Glass view of RPC building.

Stay in your lane! How expert witnesses can stray away from their duty to the Court

24 July 2017

The judgment in 125 OBS Nominees (1) and anr v Lend Lease Construction (Europe) and anr [2017] provided useful judicial clarification as to when expert evidence from certain disciplines will and will not be appropriate and how experts can walk a fine line between advocating their client's case and providing independent evidence.

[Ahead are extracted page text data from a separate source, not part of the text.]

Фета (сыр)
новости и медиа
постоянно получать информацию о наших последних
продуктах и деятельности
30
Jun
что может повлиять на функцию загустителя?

In an earlier blog we discussed how this case reiterated the Court's reluctance to go behind commercial settlement agreements when a party seeks to recover them from a paying party. The Defendants' quantum expert spent time addressing the settlements in his evidence but, as the Judge noted, he also "did not propose or put forward figures that would have been a reasonable range for any of the settlements.  This was at least in part because he was not qualified to give expert evidence on the reasonableness or otherwise of any of the settlements." The Defendants' quantum expert also sought to criticise the cost of legal advice obtained to settle claims. He considered that the "Claimants should not have paid more than £5,000 in lawyers’ fees per settlement." The Judge held that the quantum expert was "not qualified to express that opinion" and reached his own view on the matter, without expert input.

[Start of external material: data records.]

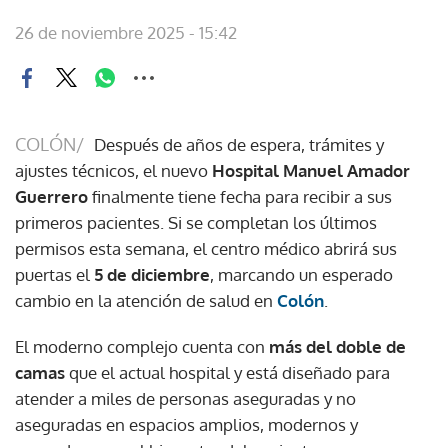
26 de noviembre 2025 - 15:42
COLÓN/
Después de años de espera, trámites y
ajustes técnicos, el nuevo
Hospital Manuel Amador
Guerrero
finalmente tiene fecha para recibir a sus
primeros pacientes. Si se completan los últimos
permisos esta semana, el centro médico abrirá sus
puertas el
5 de diciembre
, marcando un esperado
cambio en la atención de salud en
Colón
.
El moderno complejo cuenta con
más del doble de
camas
que el actual hospital y está diseñado para
atender a miles de personas aseguradas y no
aseguradas en espacios amplios, modernos y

Similarly, when it came to the evidence of the liability experts the Judge gave greater credence to the views of the Claimants' expert, who had extensive first-hand experience in the field. Conversely, the technical expert called on behalf of the Defendants notably lacked experience in areas on which he sought to opine and relied on extracts from various published papers to attempt to make out his arguments. Crucially, the Defendants' expert had also failed to impartially assess the implications of fabricated documents that had been provided by his client's supply chain. The Judge commented: "I do not understand how the Defendants could maintain to trial the assertion that the documentation from the supply chain proved that the glass… had been heat-soaked when they should have appreciated that it showed no such thing".

The Judge remarked that it was quite unclear how the Defendants' expert "could, consistently with his duties to the Court, have failed to make plain his clear understanding that some of the documentation was fabricated and that, whatever else it showed, the documentation as a whole (on which he commented extensively) did not support his client's case". The judgement records that by 9 November 2016 at the latest, the Defendants' expert had been told by the lawyers that the documents were false. The Judge considered that the fact that the supply chain had provided fabricated documents was sufficient to at least "raise doubts" over other unverified documents. In such circumstances it was impossible to assume, based on the lack of clear and reliable evidence that the supplier had heat soaked the glass properly. Yet the Defendants' expert "clung to the assumption" and the Judge found that "it was neither expert nor rational for him to do so".  

In another recent decision in which RPC acted for the Defendant (The Governors and Company of Bank of Ireland and ors v Watts Group PLC [2017]) the bank's expert's independence was questioned in even closer terms. The expert for Claimant was found to have "lacked realism", have been unreasonably intransigent and had attempted to mislead the court by the selective quotation from RICS guidance. The Judge in that case commented that he had never before "seen a Joint Statement between experts that contained no agreement at all", for which the judge held the Bank's expert responsible.

These recent cases highlight the importance of expert witnesses remaining within the confines of their expertise and providing independent views to the Court. Experts owe their duties to the Court rather than those paying their bills and the Court will not be assisted by experts advocating their client's case, particularly where the arguments are patently deficient.